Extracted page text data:
+ + + +

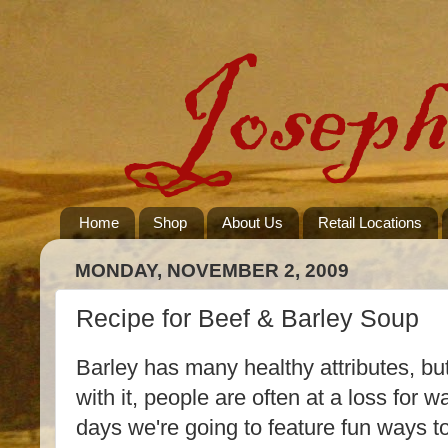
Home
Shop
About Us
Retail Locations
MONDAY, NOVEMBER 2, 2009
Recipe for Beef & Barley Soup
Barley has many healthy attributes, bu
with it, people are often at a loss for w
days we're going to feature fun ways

+ + + +

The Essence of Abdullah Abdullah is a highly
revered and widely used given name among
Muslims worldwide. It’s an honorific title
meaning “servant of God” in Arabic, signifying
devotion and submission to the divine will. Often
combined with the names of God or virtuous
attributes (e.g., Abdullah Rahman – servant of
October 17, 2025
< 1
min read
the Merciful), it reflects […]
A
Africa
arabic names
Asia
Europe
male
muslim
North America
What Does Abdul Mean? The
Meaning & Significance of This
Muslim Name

+ + + +

_Exercise requirements_
Could you repeat exactly the lines above from the line with "The Essence of Abdullah Abdullah is a highly" up to and including the line with "Muslim Name", and only those?

_Written response_
The Essence of Abdullah Abdullah is a highly
revered and widely used given name among
Muslims worldwide. It’s an honorific title
meaning “servant of God” in Arabic, signifying
devotion and submission to the divine will. Often
combined with the names of God or virtuous
attributes (e.g., Abdullah Rahman – servant of
October 17, 2025
< 1
min read
the Merciful), it reflects […]
A
Africa
arabic names
Asia
Europe
male
muslim
North America
What Does Abdul Mean? The
Meaning & Significance of This
Muslim Name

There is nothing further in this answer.